THE PROBLEM » Print the listing below verbatim, passing over each picture.

INPUT »
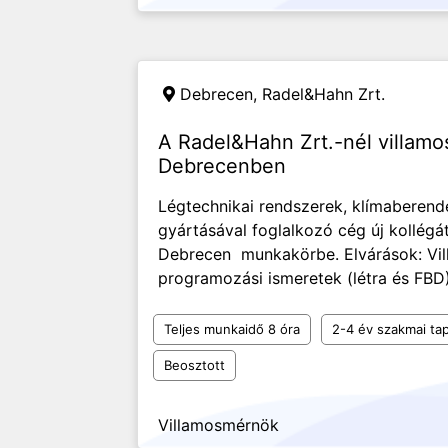
Debrecen,
Radel&Hahn Zrt.
A Radel&Hahn Zrt.-nél villamo
Debrecenben
Légtechnikai rendszerek, klímaberend
gyártásával foglalkozó cég új kollég
Debrecen munkakörbe. Elvárások: Vil
programozási ismeretek (létra és FBD)
Teljes munkaidő 8 óra
2-4 év szakmai tap
Beosztott
Villamosmérnök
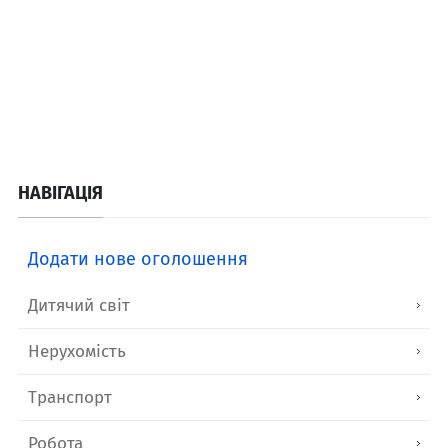
НАВІГАЦІЯ
Додати нове оголошення
Дитячий світ
Нерухомість
Транспорт
Робота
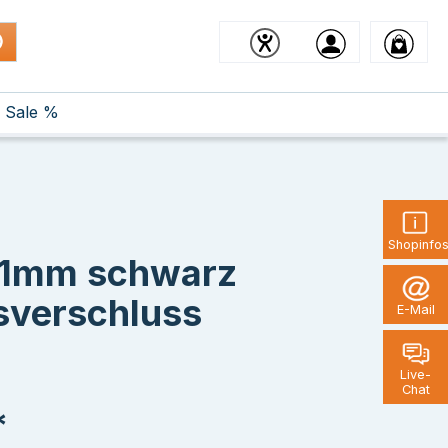
Sale %
Shopinfo
g 1mm schwarz
sverschluss
E-Mail
Live-
Chat
*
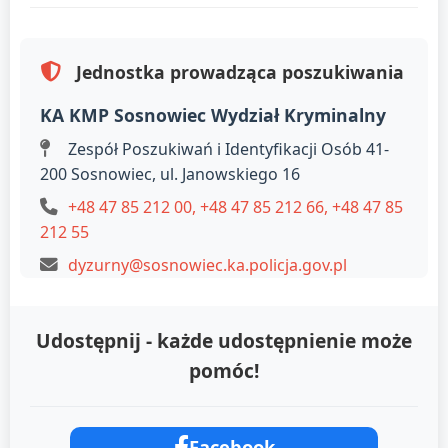
Jednostka prowadząca poszukiwania
KA KMP Sosnowiec Wydział Kryminalny
Zespół Poszukiwań i Identyfikacji Osób 41-
200 Sosnowiec, ul. Janowskiego 16
+48 47 85 212 00, +48 47 85 212 66, +48 47 85
212 55
dyzurny@sosnowiec.ka.policja.gov.pl
Udostępnij - każde udostępnienie może
pomóc!
Facebook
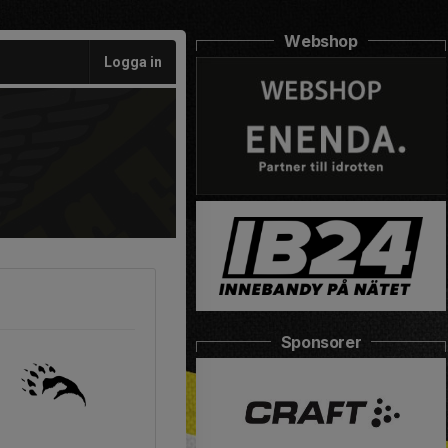
Webshop
Logga in
Sponsorer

SOLUTION TO THIS PROBLEM »
Debrecen,
Radel&Hahn Zrt.
A Radel&Hahn Zrt.-nél villamo
Debrecenben
Légtechnikai rendszerek, klímaberend
gyártásával foglalkozó cég új kollég
Debrecen munkakörbe. Elvárások: Vil
programozási ismeretek (létra és FBD)
Teljes munkaidő 8 óra
2-4 év szakmai tap
Beosztott
Villamosmérnök
НАВІГАЦІЯ
Додати нове оголошення
Дитячий світ
Нерухомість
Транспорт
Робота
Sale %
Shopinfo
g 1mm schwarz
sverschluss
E-Mail
Live-
Chat
*
Jednostka prowadząca poszukiwania
KA KMP Sosnowiec Wydział Kryminalny
Zespół Poszukiwań i Identyfikacji Osób 41-
200 Sosnowiec, ul. Janowskiego 16
+48 47 85 212 00, +48 47 85 212 66, +48 47 85
212 55
dyzurny@sosnowiec.ka.policja.gov.pl
Udostępnij - każde udostępnienie może
pomóc!
Facebook
Webshop
Logga in
Sponsorer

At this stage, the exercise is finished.